POV-Ray : Newsgroups : povray.off-topic : Microsoft support : Re: Microsoft support Server Time
28 Jul 2024 20:32:58 EDT (-0400)
  Re: Microsoft support  
From: Le Forgeron
Date: 15 Dec 2013 13:32:10
Message: <52adf5aa$1@news.povray.org>
Le 15/12/2013 17:13, Jim Henderson nous fit lire :
>> Jim Henderson <nos### [at] nospamcom> wrote:
>>> >> One thing I've observed over the years of Microsoft products is that
>>> >> they tend to aim for "good enough" rather than "perfect".  Sadly,
>>> >> that's the way of things in software creation - the companies that make
>>> >> technically excellent software - and groundbreaking software - tend not
>>> >> to do as well because they spend too much on development and not enough
>>> >> on marketing.
>> > 
>> > One of their biggest flaws is that they seemingly have this idea that a
>> > new version of their OS (or other software suit) has to look&feel
>> > different from the previous version, for the sole reason of
>> > looking&feeling different from the previous version, even at the cost of
>> > usability (and often even at the cost of breaking *their own*
>> > GUI design and usability principles.)
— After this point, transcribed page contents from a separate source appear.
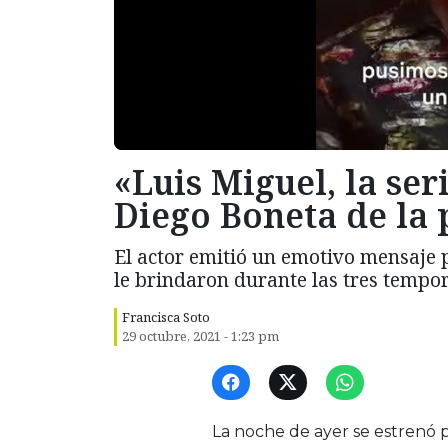
«Luis Miguel, la ser
Diego Boneta de la
El actor emitió un emotivo mensaje p
le brindaron durante las tres tempo
Francisca Soto
29 octubre, 2021 - 1:23 pm
La noche de ayer se estrenó p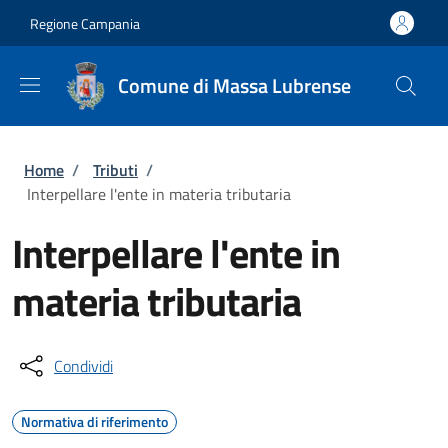
Salta al contenuto principale
Skip to footer content
Regione Campania
Comune di Massa Lubrense
Briciole di pane
Home
/
Tributi
/
Interpellare l'ente in materia tributaria
Interpellare l'ente in
materia tributaria
Condividi
Normativa di riferimento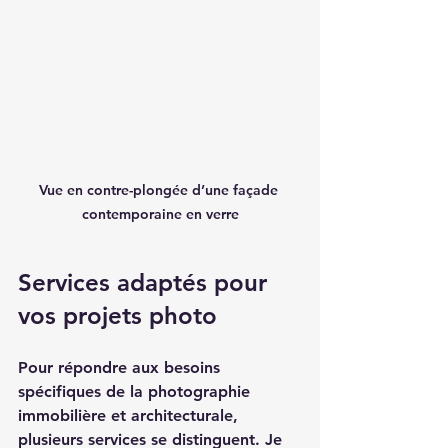
Vue en contre-plongée d’une façade 
contemporaine en verre
Services adaptés pour 
vos projets photo
Pour répondre aux besoins 
spécifiques de la photographie 
immobilière et architecturale, 
plusieurs services se distinguent. Je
> That's certainly true.  I do wonder how much user acceptance testing they 
> did on their designs.  Most companies cut that corner when designing a 
> new UI.
> 
Back in the old days, Apple, Microsoft and even the Unix consortium
(well CDE) (no linux yet) all had rules books about their GUI
(specifying such thing as: "Quit" menu entry must be in at bottom of
first menu entry which must be named "File", and tiny details like all
the classical-to-be short-cut ). Of course the three did not used the
same rules, and it was rather recommendations than hard-coded rules.
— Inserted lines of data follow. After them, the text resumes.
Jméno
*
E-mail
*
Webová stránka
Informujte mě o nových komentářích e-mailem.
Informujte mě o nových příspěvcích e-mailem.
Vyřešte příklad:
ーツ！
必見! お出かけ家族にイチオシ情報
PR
It was a time of desktop and things were simple. Then Microsoft moved to
portable computer, then mobile phone and tablet, and then just forget
about the diversity of input devices (desktop have a mouse, portable
have a track-sensitive-device that is used to emulate a mouse, tablet
and phone have no mouse, but a full sensitive screen...), and the latest
bad move from Microsoft was: same GUI wherever you are (marketing ok:
user thinks it already know one when on the other; technically
brain-dead: I have not a 26 inches touch screen for my desktop, and
still no mouse on the mobile phone!)

For an historical evolution, look at the border of the windows: from
dead simple in 3 (at best one or two pixels), it went 3D-like/bevel in
95, and goes even further till XP. Then Vista/7 went with transparency
and other 3D round effect... to drop them dead, back to not even
decorated window in latest version (which is ok on mobile phone, as
every pixel is a rare resources, but not on desktop).

Same with the logo of the OS: b&w in 3, floating curve in 95...more 3D
in later and just ugly 4 rectangles showing a cross in latest.